• **Your objective**
Pick every line out of the entries below that holds the string "frame", and report them.

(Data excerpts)
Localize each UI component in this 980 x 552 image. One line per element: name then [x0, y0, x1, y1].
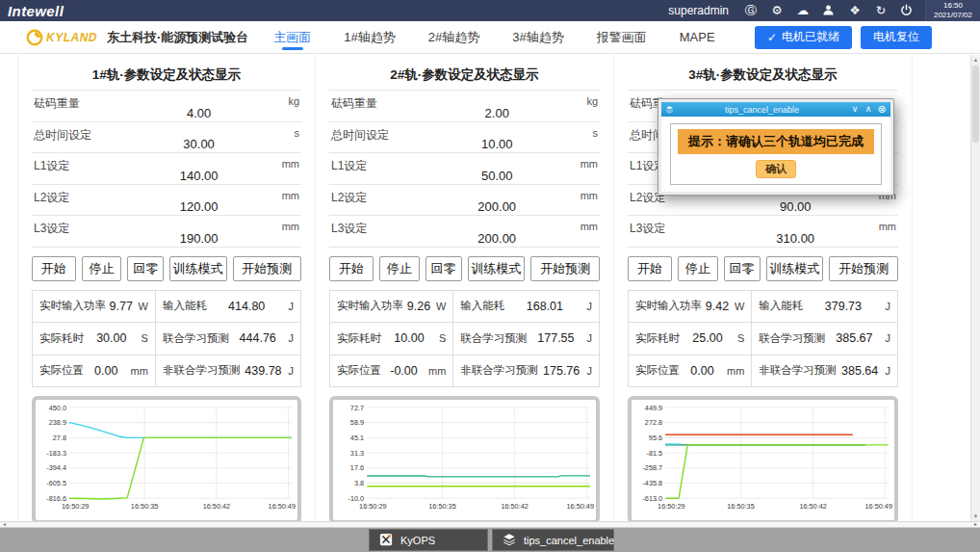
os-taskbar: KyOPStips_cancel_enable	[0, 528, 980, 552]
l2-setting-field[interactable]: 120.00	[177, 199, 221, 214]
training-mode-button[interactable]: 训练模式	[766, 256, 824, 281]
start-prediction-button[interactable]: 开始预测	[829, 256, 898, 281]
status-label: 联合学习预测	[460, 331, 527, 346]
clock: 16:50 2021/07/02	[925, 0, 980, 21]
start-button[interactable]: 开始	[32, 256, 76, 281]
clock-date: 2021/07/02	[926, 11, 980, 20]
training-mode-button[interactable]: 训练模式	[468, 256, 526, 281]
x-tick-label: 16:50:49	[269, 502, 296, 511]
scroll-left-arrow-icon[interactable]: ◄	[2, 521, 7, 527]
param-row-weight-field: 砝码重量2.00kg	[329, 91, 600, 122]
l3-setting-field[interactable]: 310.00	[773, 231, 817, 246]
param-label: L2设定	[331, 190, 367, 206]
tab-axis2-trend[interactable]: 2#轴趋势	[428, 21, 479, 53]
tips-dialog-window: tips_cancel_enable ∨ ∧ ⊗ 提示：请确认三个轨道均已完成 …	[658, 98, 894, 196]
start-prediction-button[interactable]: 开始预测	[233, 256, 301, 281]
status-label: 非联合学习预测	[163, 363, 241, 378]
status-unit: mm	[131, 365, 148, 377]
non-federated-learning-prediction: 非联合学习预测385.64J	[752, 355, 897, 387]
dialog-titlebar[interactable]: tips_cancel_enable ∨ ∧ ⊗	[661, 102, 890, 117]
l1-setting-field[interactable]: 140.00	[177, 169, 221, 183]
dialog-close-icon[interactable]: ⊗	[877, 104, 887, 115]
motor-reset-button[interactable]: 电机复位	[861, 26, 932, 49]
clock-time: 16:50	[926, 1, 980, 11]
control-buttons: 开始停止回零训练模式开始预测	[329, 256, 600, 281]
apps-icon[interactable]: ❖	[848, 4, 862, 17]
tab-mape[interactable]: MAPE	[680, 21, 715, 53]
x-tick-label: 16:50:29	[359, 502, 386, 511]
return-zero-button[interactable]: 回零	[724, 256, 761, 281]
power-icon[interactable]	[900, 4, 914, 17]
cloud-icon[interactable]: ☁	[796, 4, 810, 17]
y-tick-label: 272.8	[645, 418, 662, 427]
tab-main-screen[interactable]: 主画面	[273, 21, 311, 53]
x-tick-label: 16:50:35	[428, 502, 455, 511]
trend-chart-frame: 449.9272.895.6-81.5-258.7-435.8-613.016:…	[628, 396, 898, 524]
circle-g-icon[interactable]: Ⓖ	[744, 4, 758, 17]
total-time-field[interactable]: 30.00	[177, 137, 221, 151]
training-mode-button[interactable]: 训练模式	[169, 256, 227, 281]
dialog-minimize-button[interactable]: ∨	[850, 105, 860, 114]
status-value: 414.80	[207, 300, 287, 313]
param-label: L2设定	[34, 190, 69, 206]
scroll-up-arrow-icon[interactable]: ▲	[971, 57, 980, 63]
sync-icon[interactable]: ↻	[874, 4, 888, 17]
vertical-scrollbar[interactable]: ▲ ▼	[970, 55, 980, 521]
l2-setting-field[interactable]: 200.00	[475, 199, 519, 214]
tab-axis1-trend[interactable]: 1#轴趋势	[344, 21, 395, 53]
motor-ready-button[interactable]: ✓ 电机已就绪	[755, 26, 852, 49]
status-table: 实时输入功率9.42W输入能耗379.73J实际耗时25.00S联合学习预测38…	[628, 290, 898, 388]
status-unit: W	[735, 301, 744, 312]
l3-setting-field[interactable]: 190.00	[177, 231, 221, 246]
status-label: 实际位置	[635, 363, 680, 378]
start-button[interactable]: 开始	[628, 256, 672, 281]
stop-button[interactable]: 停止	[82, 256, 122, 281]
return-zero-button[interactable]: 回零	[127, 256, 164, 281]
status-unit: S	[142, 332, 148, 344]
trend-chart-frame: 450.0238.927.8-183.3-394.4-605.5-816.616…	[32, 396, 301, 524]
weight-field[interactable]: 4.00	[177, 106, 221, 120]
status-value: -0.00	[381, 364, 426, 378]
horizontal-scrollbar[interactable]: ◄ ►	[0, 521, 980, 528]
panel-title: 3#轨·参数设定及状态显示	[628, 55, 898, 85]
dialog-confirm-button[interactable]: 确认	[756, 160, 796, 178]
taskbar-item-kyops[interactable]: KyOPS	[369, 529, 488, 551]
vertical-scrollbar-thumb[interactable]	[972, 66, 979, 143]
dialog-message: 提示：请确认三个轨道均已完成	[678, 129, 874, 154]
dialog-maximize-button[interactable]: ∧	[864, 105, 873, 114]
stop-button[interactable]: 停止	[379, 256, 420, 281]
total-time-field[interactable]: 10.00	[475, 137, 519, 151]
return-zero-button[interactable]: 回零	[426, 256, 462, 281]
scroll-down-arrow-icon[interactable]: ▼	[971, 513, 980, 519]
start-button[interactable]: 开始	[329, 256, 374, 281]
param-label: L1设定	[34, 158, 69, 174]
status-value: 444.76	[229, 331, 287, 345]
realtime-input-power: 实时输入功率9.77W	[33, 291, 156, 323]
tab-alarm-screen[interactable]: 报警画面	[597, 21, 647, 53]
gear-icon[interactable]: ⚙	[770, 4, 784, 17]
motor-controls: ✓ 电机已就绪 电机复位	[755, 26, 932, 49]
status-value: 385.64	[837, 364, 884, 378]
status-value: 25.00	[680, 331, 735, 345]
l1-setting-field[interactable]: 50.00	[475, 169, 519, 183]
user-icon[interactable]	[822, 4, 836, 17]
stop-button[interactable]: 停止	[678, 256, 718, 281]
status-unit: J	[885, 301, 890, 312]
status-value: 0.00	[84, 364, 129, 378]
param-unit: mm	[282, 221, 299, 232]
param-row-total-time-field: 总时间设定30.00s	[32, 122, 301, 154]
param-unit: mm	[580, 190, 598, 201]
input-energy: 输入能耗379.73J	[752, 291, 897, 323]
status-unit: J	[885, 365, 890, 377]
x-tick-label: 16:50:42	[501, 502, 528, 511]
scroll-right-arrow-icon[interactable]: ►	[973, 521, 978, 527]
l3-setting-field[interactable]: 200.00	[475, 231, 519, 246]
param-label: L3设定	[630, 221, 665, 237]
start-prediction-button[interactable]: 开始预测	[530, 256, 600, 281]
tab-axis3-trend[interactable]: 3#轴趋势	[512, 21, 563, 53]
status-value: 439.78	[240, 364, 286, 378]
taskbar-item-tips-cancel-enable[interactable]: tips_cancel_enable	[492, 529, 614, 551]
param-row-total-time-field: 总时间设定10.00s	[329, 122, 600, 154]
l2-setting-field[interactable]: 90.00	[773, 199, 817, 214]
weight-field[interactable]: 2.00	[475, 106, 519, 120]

• **Completed task**
trend-chart-frame: 449.9272.895.6-81.5-258.7-435.8-613.016:…	[628, 396, 898, 524]
trend-chart-frame: 450.0238.927.8-183.3-394.4-605.5-816.616…	[32, 396, 301, 524]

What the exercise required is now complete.